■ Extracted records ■
------------

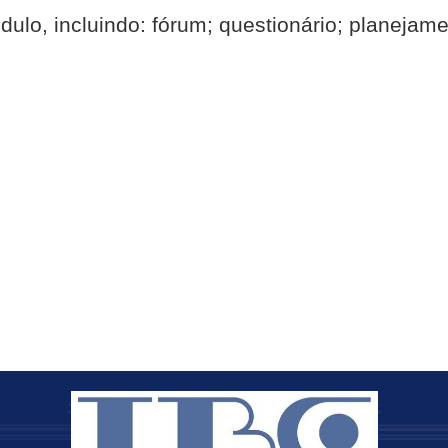
lo, incluindo: fórum; questionário; planejame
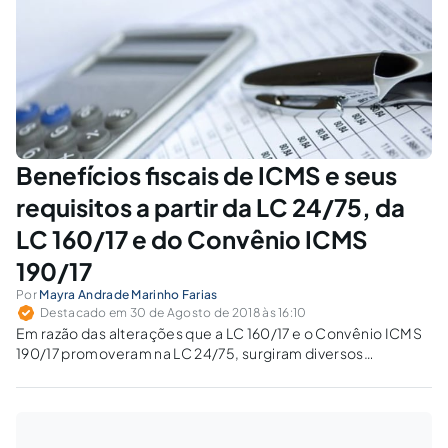
do país.
Benefícios fiscais de ICMS e seus
requisitos a partir da LC 24/75, da
LC 160/17 e do Convênio ICMS
190/17
Por
Mayra Andrade Marinho Farias
Destacado em 30 de Agosto de 2018 às 16:10
Em razão das alterações que a LC 160/17 e o Convênio ICMS
190/17 promoveram na LC 24/75, surgiram diversos
requisitos que passaram a impor condições à validade dos
benefícios fiscais, que são explicitados por este artigo.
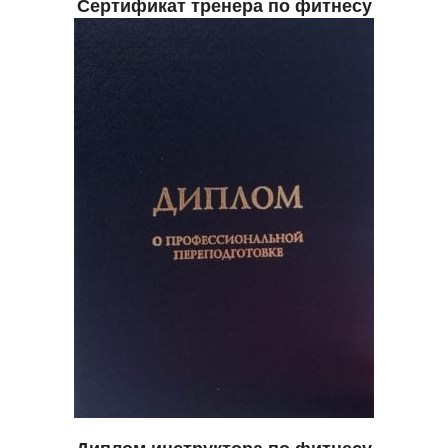
Сертификат тренера по фитнесу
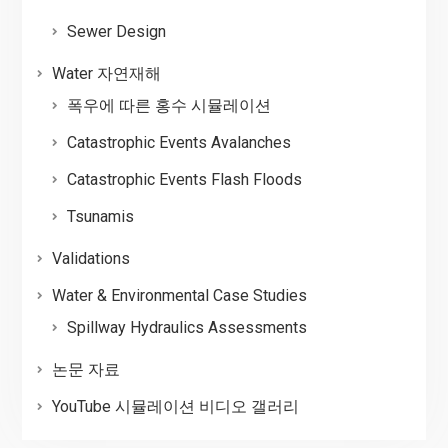
Sewer Design
Water 자연재해
폭우에 따른 홍수 시뮬레이션
Catastrophic Events Avalanches
Catastrophic Events Flash Floods
Tsunamis
Validations
Water & Environmental Case Studies
Spillway Hydraulics Assessments
논문 자료
YouTube 시뮬레이션 비디오 갤러리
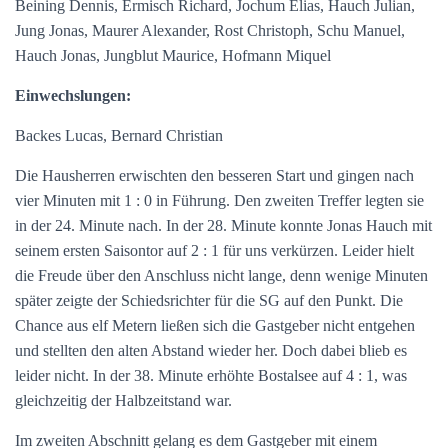
Beining Dennis, Ermisch Richard, Jochum Elias, Hauch Julian,
Jung Jonas, Maurer Alexander, Rost Christoph, Schu Manuel,
Hauch Jonas, Jungblut Maurice, Hofmann Miquel
Einwechslungen:
Backes Lucas, Bernard Christian
Die Hausherren erwischten den besseren Start und gingen nach
vier Minuten mit 1 : 0 in Führung. Den zweiten Treffer legten sie
in der 24. Minute nach. In der 28. Minute konnte Jonas Hauch mit
seinem ersten Saisontor auf 2 : 1 für uns verkürzen. Leider hielt
die Freude über den Anschluss nicht lange, denn wenige Minuten
später zeigte der Schiedsrichter für die SG auf den Punkt. Die
Chance aus elf Metern ließen sich die Gastgeber nicht entgehen
und stellten den alten Abstand wieder her. Doch dabei blieb es
leider nicht. In der 38. Minute erhöhte Bostalsee auf 4 : 1, was
gleichzeitig der Halbzeitstand war.
Im zweiten Abschnitt gelang es dem Gastgeber mit einem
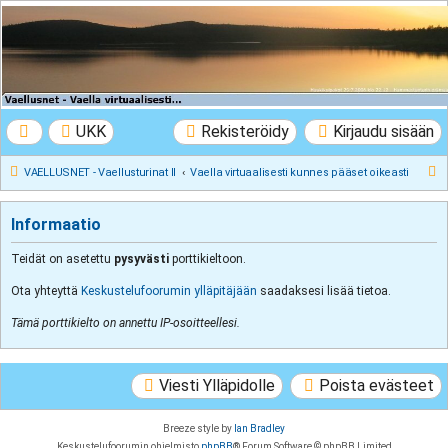
VAELLUSNET -
Vaellusturinat II
Keskustelua vaeltamisesta ja Lapista
UKK
Rekisteröidy
Kirjaudu sisään
E
VAELLUSNET - Vaellusturinat II
Vaella virtuaalisesti kunnes pääset oikeasti
t
s
Informaatio
i
Teidät on asetettu
pysyvästi
porttikieltoon.
Ota yhteyttä
Keskustelufoorumin ylläpitäjään
saadaksesi lisää tietoa.
Tämä porttikielto on annettu IP-osoitteellesi.
Viesti Ylläpidolle
Poista evästeet
Breeze style by
Ian Bradley
Keskustelufoorumin ohjelmisto
phpBB
® Forum Software © phpBB Limited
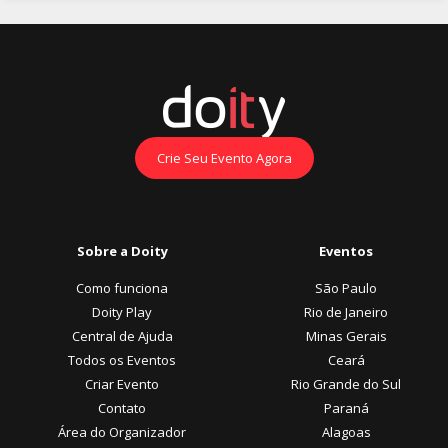
Crie Seu Evento Agora
Sobre a Doity
Eventos
Como funciona
São Paulo
Doity Play
Rio de Janeiro
Central de Ajuda
Minas Gerais
Todos os Eventos
Ceará
Criar Evento
Rio Grande do Sul
Contato
Paraná
Área do Organizador
Alagoas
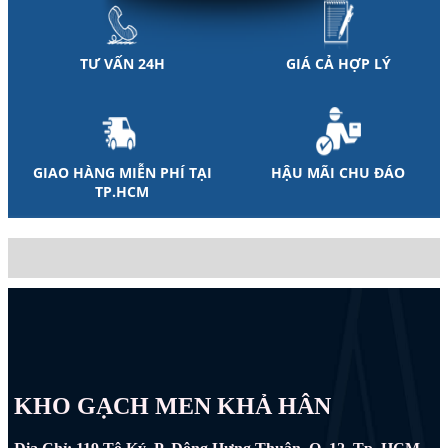
TƯ VẤN 24H
GIÁ CẢ HỢP LÝ
GIAO HÀNG MIỄN PHÍ TẠI
HẬU MÃI CHU ĐÁO
TP.HCM
KHO GẠCH MEN KHẢ HÂN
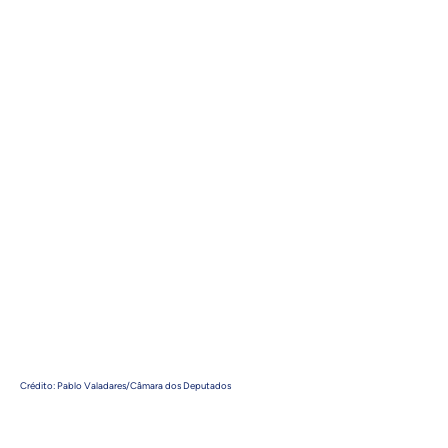
Crédito: Pablo Valadares/Câmara dos Deputados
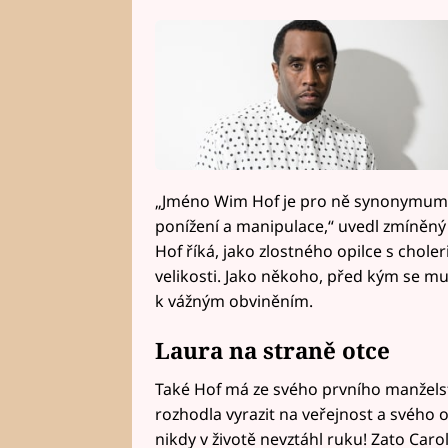
„Jméno Wim Hof je pro ně synonymum mn
ponížení a manipulace,“ uvedl zmíněný 
Hof říká, jako zlostného opilce s choler
velikosti. Jako někoho, před kým se mu
k vážným obviněním.
Laura na straně otce
Také Hof má ze svého prvního manželst
rozhodla vyrazit na veřejnost a svého o
nikdy v životě nevztáhl ruku! Zato Car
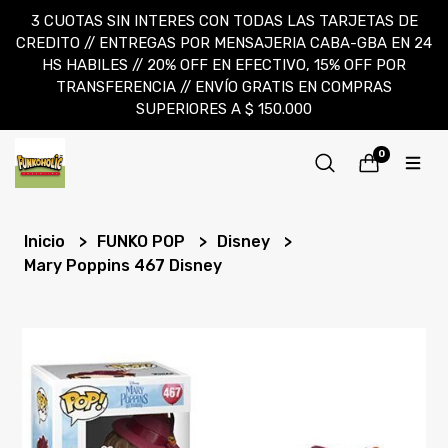
3 CUOTAS SIN INTERES CON TODAS LAS TARJETAS DE
CREDITO // ENTREGAS POR MENSAJERIA CABA-GBA EN 24
HS HABILES // 20% OFF EN EFECTIVO, 15% OFF POR
TRANSFERENCIA // ENVÍO GRATIS EN COMPRAS
SUPERIORES A $ 150.000
0
Inicio
FUNKO POP
Disney
Mary Poppins 467 Disney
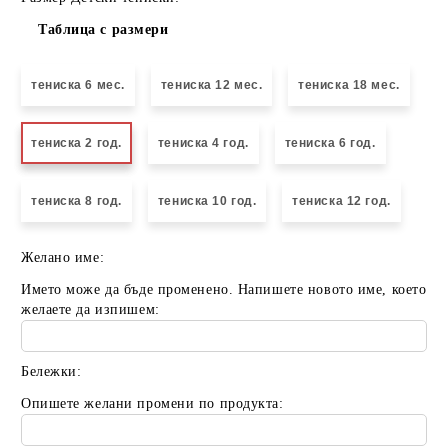
Таблица с размери
тениска 6 мес.
тениска 12 мес.
тениска 18 мес.
тениска 2 год.
тениска 4 год.
тениска 6 год.
тениска 8 год.
тениска 10 год.
тениска 12 год.
Желано име:
Името може да бъде променено. Напишете новото име, което
желаете да изпишем:
Бележки:
Опишете желани промени по продукта:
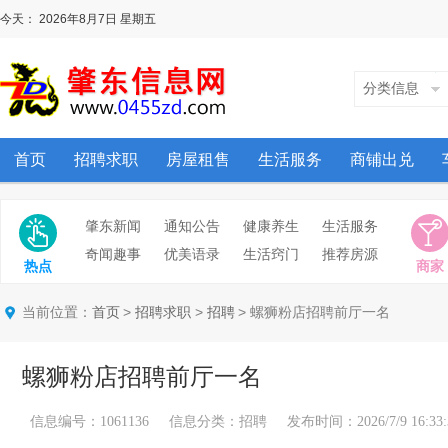
今天：
2026年8月7日
星期五
分类信息
首页
招聘求职
房屋租售
生活服务
商铺出兑
肇东新闻
通知公告
健康养生
生活服务
奇闻趣事
优美语录
生活窍门
推荐房源
热点
商家
当前位置：
>
>
> 螺狮粉店招聘前厅一名
首页
招聘求职
招聘
螺狮粉店招聘前厅一名
信息编号：1061136 信息分类：招聘 发布时间：2026/7/9 16:33:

------------

■ WHAT YOU SHOULD DO ■
Retrieve all lines from the data that contain the string "тениска".

■ THE COMPLETED TASK ■
тениска 6 мес.
тениска 12 мес.
тениска 18 мес.
тениска 2 год.
тениска 4 год.
тениска 6 год.
тениска 8 год.
тениска 10 год.
тениска 12 год.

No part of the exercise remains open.